Die Startaufstellung der Grün-weißen war mit Ø 22,91 Jahren jung wie selten zuvor, denn mit Dustin Jung, Moritz Schlüter und Moritz Rosemann waren drei Spieler aus dem Jahrgang 2000, sowie mit Noah Birkemeyer und Moritz Niemeyer zwei 99er von Beginn an auf dem Platz.

Die Borgloher begannen sehr ordentlich und hatten in den ersten fünf Minuten schon drei Ecken. Nach der dritten Hereingabe von Stürmer Noah Birkemeyer war Pascal Schweer am zweiten Pfosten ungedeckt, verfehlte aber knapp das Tor. Die nächste gute Chance hatte der rechte Außenstürmer Moritz Niemeyer in der 11. Spielminute, als er nach einer schönen Kombination im letzten Moment geblockt wurde. Bei dieser Aktion verletzte sich Klosters Kapitän Nils Miebach und musste ausgewechselt werden.

 

- Doppelschlag zur 2:0 Führung -

Der erste Treffer fiel dann in der 15. Spielminute nach einem perfekt ausgespielten Konter. Henrik Meyer zu Allendorf leitete den Ball nach Pass von Dustin Jung in den Lauf von Moritz Niemeyer weiter. Der Youngster zündete gegen weit aufgerückte Gäste seinen Turbo und passte vom Strafraumeck in den Lauf von Noah Birkemeyer, der am zweiten Pfosten mitgelaufen war und den Ball zum 1:0 über die Linie drückte.

Nur sieben Minuten später war wieder ein Konter der Ausgangspunkt zum 2:0. Dieses Mal war es Pascal Schweer, der von der rechten Außenbahn nach innen zog. Beim Flankenversuch wurde der Borgloher Stoßstürmer auf Höhe des Fünfmeterraums unsanft von den Beinen geholt. Den berechtigten Foulelfmeter verwandelte Kapitän Henrik Meyer zu Allendorf mit etwas Glück, denn Torwart Matthias Redzewsky war noch am Ball, konnte diesen aber nicht mehr entscheidend abwehren.

Mit der beruhigenden Führung im Rücken ließen es die Grün-weißen etwas ruhiger angehen und versuchten wiederrum über Konter eine Vorentscheidung zu erzielen, dies gelang aber nicht. Stattdessen kam Kloster Oesede in der 31. Spielminute zu seiner einzigen echten Torchance im ersten Durchgang. Vorausgegangen war ein Fehler von Henrik Meyer zu Allendorf, doch Gästespieler Maik Kavermann schoss über das von Marcel Pope gehütete Tor.

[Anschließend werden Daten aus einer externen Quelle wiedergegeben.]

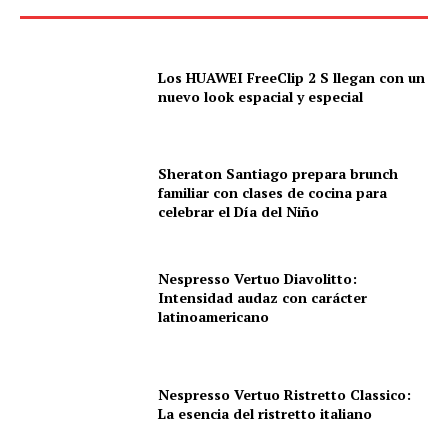
Los HUAWEI FreeClip 2 S llegan con un
nuevo look espacial y especial
Sheraton Santiago prepara brunch
familiar con clases de cocina para
celebrar el Día del Niño
Nespresso Vertuo Diavolitto:
Intensidad audaz con carácter
latinoamericano
Nespresso Vertuo Ristretto Classico:
La esencia del ristretto italiano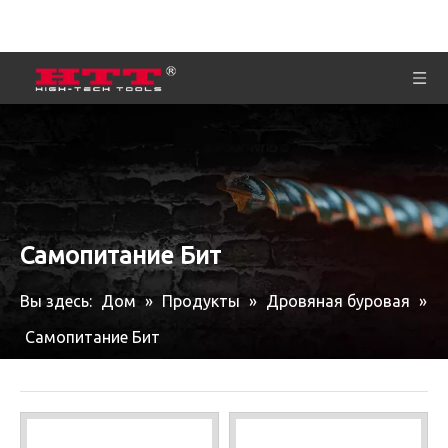
Самопитание Бит
Вы здесь:
Дом
»
Продукты
»
Дровяная буровая
»
Самопитание Бит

Mit der 2:0 Führung ging es in die Halbzeit.

 

- Kloster kommt stark aus der Kabine -

Kloster Oesede kam deutlich Druckvoller aus der Kabine und stellte auf drei Stürmer um. Mit dieser Umstellung kamen die Grün-weißen zunächst nicht zurecht, doch bei zwei guten Chancen der Gäste kurz nach der Pause konnte zunächst der starke Dustin Jung und kurze Zeit später Henrik Meyer zu Allendorf im letzten Moment klären.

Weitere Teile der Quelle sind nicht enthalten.